Resurgent dollar will ease calls on Gulf Arab states to cut ties with US currency, says Mashreq exec.

Pressure on GCC countries to abandon their peg to the US dollar will ease this year as the greenback regains some of the ground it lost against major global currencies in 2007, the chief executive of Mashreq Capital has said.

“I think that the need to move from a currency peg is probably not as strong this year as it was last year,” Abdul Kadir Hussain told ArabianBussiness.com in an interview.

“A lot of the significant declines in the value of the dollar have already taken place."

The dollar hit record lows against several major currencies last year, dropping almost 12% against the euro and 2.8% against the British pound.

The fall has dragged down the value of GCC dollar-pegged currencies, driving up the cost of imports and fuelling inflation.

To make matters worse, the dollar peg forces Gulf states to track US monetary policy at a time when the Federal Reserve is cutting interest rates while they should be raising rates, adding to inflationary pressure.

Hussain predicted the US currency would start to strengthen against the euro as the monetary policies of the Fed and European Central Bank (ECB) gradually reversed over the coming year.

“One of the reasons you saw that level of decline [in the dollar] was that the ECB was still raising rates,” Hussain said.

“They [the ECB] were still worried about inflation and they were very restrictive in their monetary policy, where in the US they had already started on their rate cutting cycle.

"So the dollar got absolutely beaten up because everybody was sure that that interest rate differential between the dollar and the euro was going to expand.”

The interest rate differential refers to the gap in rates between two monetary systems.

The differential between the US and EU has expanded in the last year as the Fed aggressively cut rates to stimulate the economy while the EU raised them to combat inflation.

Hussain said the interest rate differential would begin to close this year, cutting the difference between the value of the dollar and the euro.

“I expect the ECB to start toning down their typically hawkish statements,” he said.

“The impetus to really go into the euro or put on that carry trade between the dollar and the euro becomes significantly lower, because that differential is not where it used to be.”

When an interest rate differential expands currencies becomes susceptible to carry trades, where currency speculators borrow one currency at a cheaper rate and use it to buy debt in a currency that has a higher yield.

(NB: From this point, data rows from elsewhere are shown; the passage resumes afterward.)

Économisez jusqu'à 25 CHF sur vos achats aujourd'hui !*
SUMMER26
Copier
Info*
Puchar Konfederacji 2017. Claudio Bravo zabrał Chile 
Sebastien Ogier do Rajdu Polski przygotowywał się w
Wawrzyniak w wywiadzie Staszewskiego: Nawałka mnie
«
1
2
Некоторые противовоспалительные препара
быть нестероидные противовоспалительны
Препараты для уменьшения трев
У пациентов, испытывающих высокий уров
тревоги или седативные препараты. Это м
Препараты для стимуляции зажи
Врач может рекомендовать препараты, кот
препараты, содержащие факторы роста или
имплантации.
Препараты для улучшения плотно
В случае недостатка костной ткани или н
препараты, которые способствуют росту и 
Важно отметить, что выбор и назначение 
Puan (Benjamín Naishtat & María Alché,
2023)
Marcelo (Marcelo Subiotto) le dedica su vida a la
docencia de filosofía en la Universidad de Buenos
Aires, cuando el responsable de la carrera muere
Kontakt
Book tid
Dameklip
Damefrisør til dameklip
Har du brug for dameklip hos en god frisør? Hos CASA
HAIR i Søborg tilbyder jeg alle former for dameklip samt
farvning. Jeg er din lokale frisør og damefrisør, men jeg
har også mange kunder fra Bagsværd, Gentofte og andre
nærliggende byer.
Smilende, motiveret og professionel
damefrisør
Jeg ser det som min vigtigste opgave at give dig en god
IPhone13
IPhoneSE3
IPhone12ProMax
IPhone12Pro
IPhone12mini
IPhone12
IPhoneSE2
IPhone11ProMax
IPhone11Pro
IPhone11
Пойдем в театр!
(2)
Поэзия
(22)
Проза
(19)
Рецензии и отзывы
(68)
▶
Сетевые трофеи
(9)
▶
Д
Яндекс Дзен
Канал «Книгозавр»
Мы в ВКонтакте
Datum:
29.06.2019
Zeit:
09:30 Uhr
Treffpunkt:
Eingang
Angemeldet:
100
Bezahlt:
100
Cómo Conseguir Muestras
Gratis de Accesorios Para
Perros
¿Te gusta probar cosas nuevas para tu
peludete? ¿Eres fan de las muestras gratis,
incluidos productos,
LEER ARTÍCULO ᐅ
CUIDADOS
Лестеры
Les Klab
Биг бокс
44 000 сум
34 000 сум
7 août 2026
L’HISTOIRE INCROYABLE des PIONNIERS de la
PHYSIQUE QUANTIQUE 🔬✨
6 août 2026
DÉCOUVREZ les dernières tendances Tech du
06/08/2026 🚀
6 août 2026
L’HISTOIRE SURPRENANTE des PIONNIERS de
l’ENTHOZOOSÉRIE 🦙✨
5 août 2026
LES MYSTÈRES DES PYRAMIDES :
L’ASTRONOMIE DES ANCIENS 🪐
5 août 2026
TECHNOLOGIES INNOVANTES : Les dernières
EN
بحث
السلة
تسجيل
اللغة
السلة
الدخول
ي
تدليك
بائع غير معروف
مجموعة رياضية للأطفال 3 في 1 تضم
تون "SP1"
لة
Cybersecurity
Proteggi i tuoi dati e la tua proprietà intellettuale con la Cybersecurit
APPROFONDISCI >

So far this year the dollar has gained slighted against the euro, clawing back around a third of a percent, despite last month's emergency rate cuts by the Fed.

“You’ve essentially had 125 basis knocked off borrowing the dollar this year, basically within a week,” Hussain said.

“But if you look at what the euro has done for the year, it is pretty much where it started the year. The dollar has actually strengthened in the last week or so.

“In my view you’ve got a situation where the downward pressure on the dollar is not as significant as it was last year and the pressure on these countries [Gulf states] to depeg is not as strong as it was last year."